We are telling our students that unless you obediently accept our unethical policies, we will brand you as troublemakers or worse; we will suspend you from your universities; we will make sure no one will hire you; and we will bring law enforcement to brutally attack you because everything we taught you is actually a lie.

Jewish supporters refuse to conflate beautiful faith with genocide

We will call you “antisemitic” as a way to silence you in spite of the fact that young, justice-oriented Jews are at the forefront of the movement for Palestinian rights and liberation. These Jews refuse to have their beautiful faith conflated with the genocidal actions of a racist apartheid government and are actively speaking out against Israel. These young Jews believe “never again” means never again for everyone, not just Jews.

These young Jewish activists are increasingly repulsed by the Jewish Federations, the ADL and other institutions that are PR machines for another government at the expense of upholding the true tenants of Judaism, particularly Tikkun Olam, or the requirement to mend the world. These are justice minded, confident, outspoken Jews who refuse to employ perpetual victimhood tactics as a method of silencing criticism of Israel’s horrific treatment of the indigenous Palestinian population.

What has become incredibly clear is that the world is a new place. In spite of the horror in Gaza, it will never be business as usual again.
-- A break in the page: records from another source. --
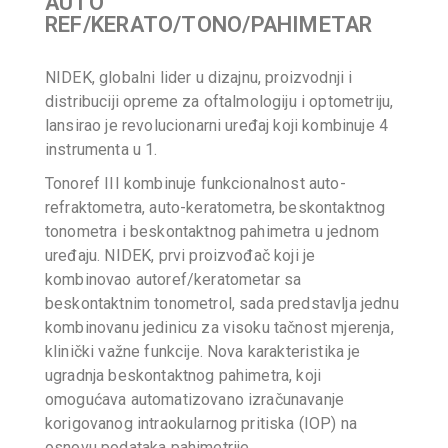
AUTO
REF/KERATO/TONO/PAHIMETAR
NIDEK, globalni lider u dizajnu, proizvodnji i
distribuciji opreme za oftalmologiju i optometriju,
lansirao je revolucionarni uređaj koji kombinuje 4
instrumenta u 1.
Tonoref III kombinuje funkcionalnost auto-
refraktometra, auto-keratometra, beskontaktnog
tonometra i beskontaktnog pahimetra u jednom
uređaju. NIDEK, prvi proizvođač koji je
kombinovao autoref/keratometar sa
beskontaktnim tonometrol, sada predstavlja jednu
kombinovanu jedinicu za visoku tačnost mjerenja,
klinički važne funkcije. Nova karakteristika je
ugradnja beskontaktnog pahimetra, koji
omogućava automatizovano izračunavanje
korigovanog intraokularnog pritiska (IOP) na
osnovu podataka pahimetrije.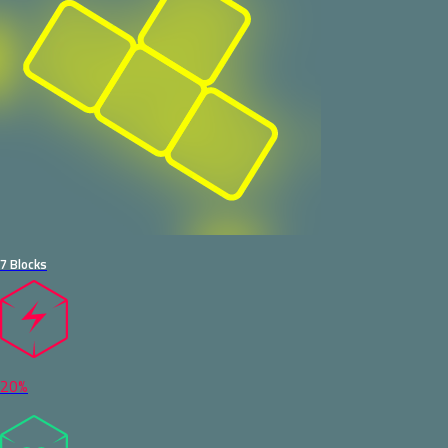
7 Blocks
20%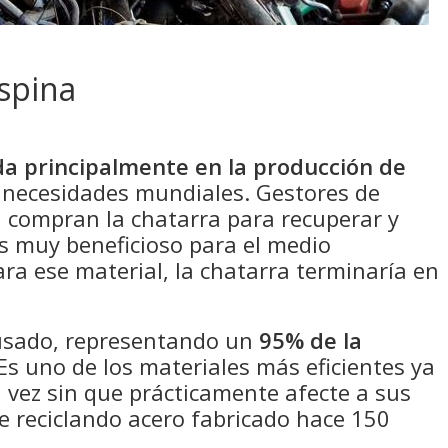
uspina
ada principalmente en la producción de
s necesidades mundiales. Gestores de
, compran la chatarra para recuperar y
 es muy beneficioso para el medio
ara ese material, la chatarra terminaría en
usado, representando un
95% de la
Es uno de los materiales más eficientes ya
a vez sin que prácticamente afecte a sus
e reciclando acero fabricado hace 150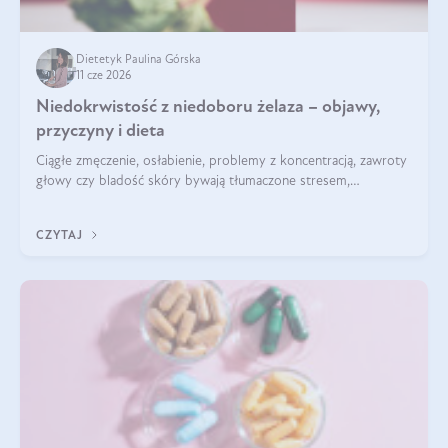
Dietetyk Paulina Górska
11 cze 2026
Niedokrwistość z niedoboru żelaza – objawy,
przyczyny i dieta
Ciągłe zmęczenie, osłabienie, problemy z koncentracją, zawroty
głowy czy bladość skóry bywają tłumaczone stresem,
przepracowaniem lub niedoborem snu. Tymczasem ich
przyczyną może być niedokrwistość z niedoboru żelaza.
CZYTAJ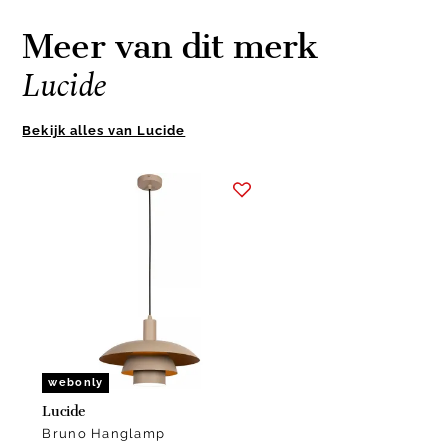
Meer van dit merk
Lucide
Bekijk alles van Lucide
Item
1
of
1
webonly
Lucide
Bruno Hanglamp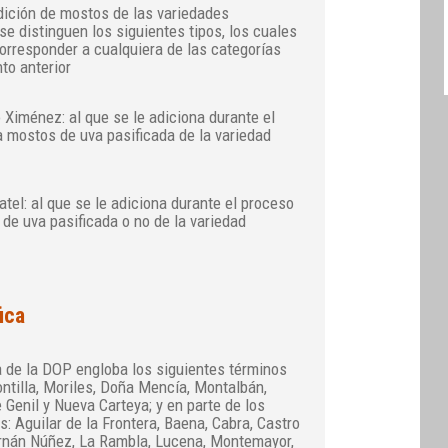
dición de mostos de las variedades
se distinguen los siguientes tipos, los cuales
orresponder a cualquiera de las categorías
to anterior
 Ximénez: al que se le adiciona durante el
 mostos de uva pasificada de la variedad
tel: al que se le adiciona durante el proceso
de uva pasificada o no de la variedad
ica
 de la DOP engloba los siguientes términos
ontilla, Moriles, Doña Mencía, Montalbán,
Genil y Nueva Carteya; y en parte de los
s: Aguilar de la Frontera, Baena, Cabra, Castro
ernán Núñez, La Rambla, Lucena, Montemayor,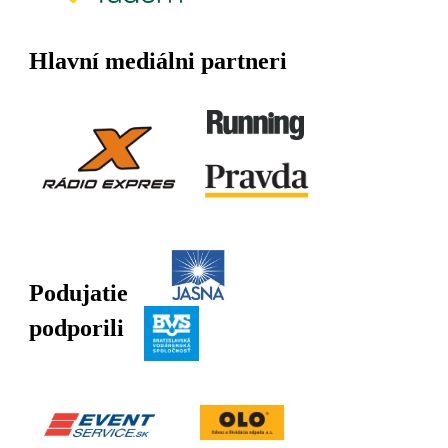
Hlavní mediálni partneri
Podujatie
podporili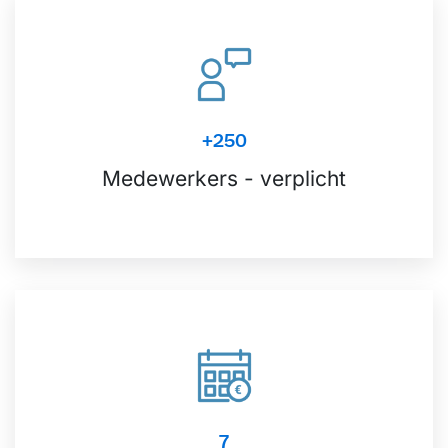
+250
Medewerkers - verplicht
7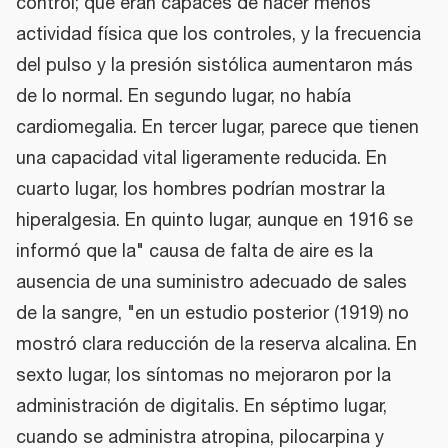
control; que eran capaces de hacer menos
actividad física que los controles, y la frecuencia
del pulso y la presión sistólica aumentaron más
de lo normal. En segundo lugar, no había
cardiomegalia. En tercer lugar, parece que tienen
una capacidad vital ligeramente reducida. En
cuarto lugar, los hombres podrían mostrar la
hiperalgesia. En quinto lugar, aunque en 1916 se
informó que la" causa de falta de aire es la
ausencia de una suministro adecuado de sales
de la sangre, "en un estudio posterior (1919) no
mostró clara reducción de la reserva alcalina. En
sexto lugar, los síntomas no mejoraron por la
administración de digitalis. En séptimo lugar,
cuando se administra atropina, pilocarpina y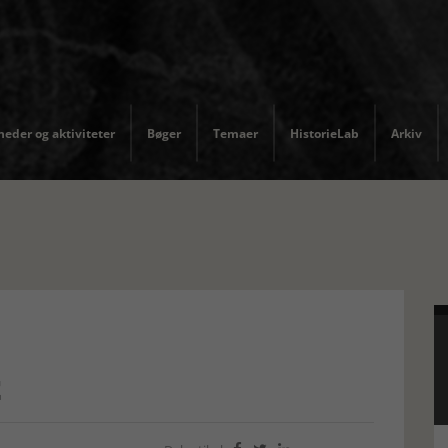
eder og aktiviteter
Bøger
Temaer
HistorieLab
Arkiv
t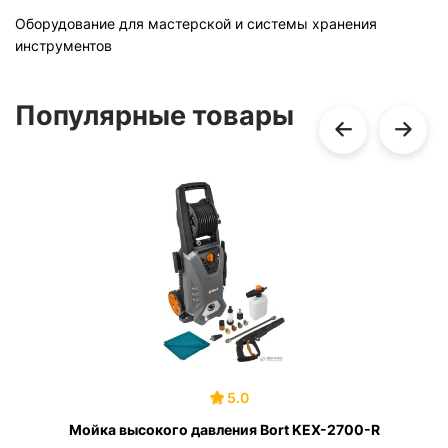
Оборудование для мастерской и системы хранения
инструментов
Популярные товары
5.0
Мойка высокого давления Bort KEX-2700-R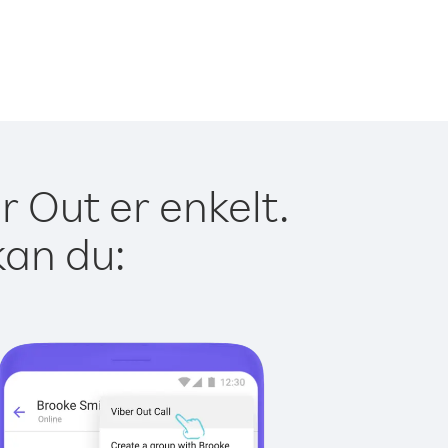
r Out er enkelt.
kan du: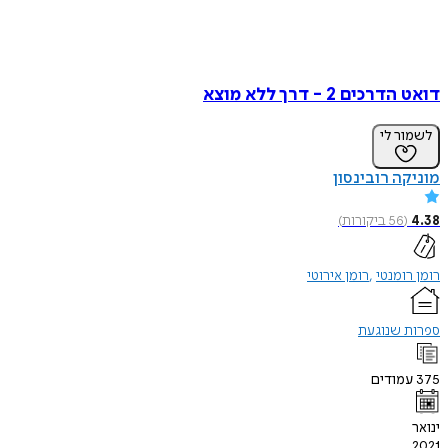
דואט הדרכים 2 - דרך ללא מוצא
לשמור לי
מוניקה רובינסון
4.38
(
56
ביקורות
)
רומן רומנטי
רומן אירוטי
ספרות שנוגעת
375
עמודים
ינואר
2021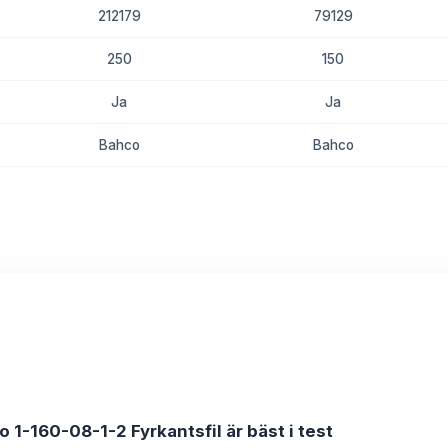
212179
79129
250
150
Ja
Ja
Bahco
Bahco
8.8
8.3
o 1-160-08-1-2 Fyrkantsfil är bäst i test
This amazingly diverse and committed movement of young people is holding university leaders and elected officials accountable. They are demanding investments and policies that prioritize human rights, dignity and justice for all people. They are willing to risk so much to demand ethical and responsible decisions, and they are not swayed by donors, funders, special interests or threats.

They are the leaders we have been waiting for. They learned their lessons well.

Janan Najeeb is Founder and Executive Director of the Milwaukee Muslim Women's Coalition.